You can appoint a single attorney or more than one if you wish. They can act individually or you can require them to make any decisions together. Although this may make their job more difficult to manage. You can also name replacement attorneys who can act should anyone be unable or unwilling to take on the role when the time comes.
You can appoint different attorneys for each type of LPA. All of your attorneys have a duty to act in your best interests at all times.
Why is an LPA important?
If you should become unable to manage your own affairs, an LPA allows your attorney to step in and do this for you very easily. It allows you to choose the person or persons you most trust and whom you think would be most suitable to take on the task.
Without an LPA, your loved ones would not be able to deal with any transactions on your behalf. They could not pay your bills or arrange your care. They would need to apply to the Court of Protection for a deputyship order.

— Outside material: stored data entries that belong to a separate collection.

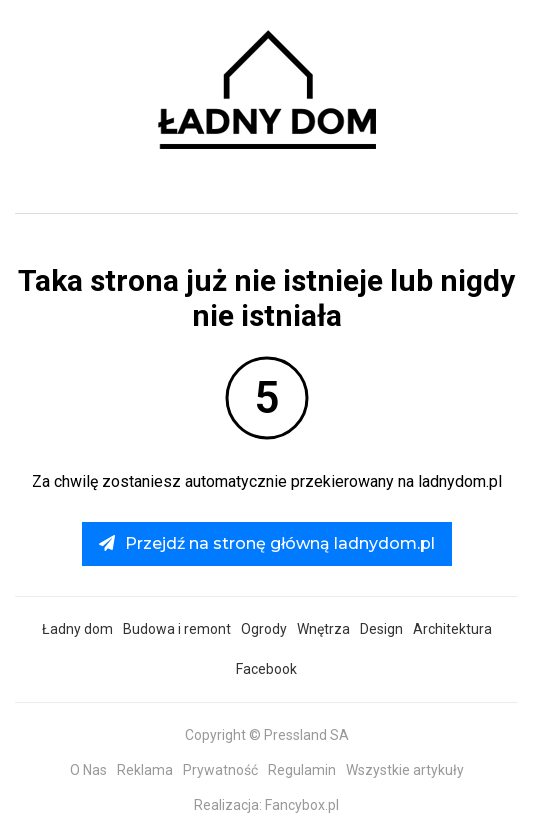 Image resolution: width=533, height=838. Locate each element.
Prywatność (220, 770)
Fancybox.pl (302, 805)
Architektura (452, 629)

This can be time-consuming and is more complicated and considerably more expensive than putting an LPA in place ahead of time. It also involves more ongoing monitoring.
When will an LPA be used?
A financial and property LPA can be used at any time, including while you still have capacity. This can be very useful if you need someone to deal with a financial matter on your behalf. For example if you cannot get to the bank or if you are overseas.
A health and welfare LPA can only be used once you have lost capacity.
When should I make an LPA?
It is never too soon to make an LPA. Once you have signed it, it can be registered and does not need to be used until you require help. If or when that day comes, you and your family have the reassurance of knowing that you have made adequate plans.
If you wait until you have problems, you could find that it is too late. Once you lose mental capacity, you will no longer be able to make a Lasting Power of Attorney.
By putting an LPA in place while you are fit and well, you can rest assured that you have done all you can to secure your future and make it as easy as possible for your loved ones to help you if you need it.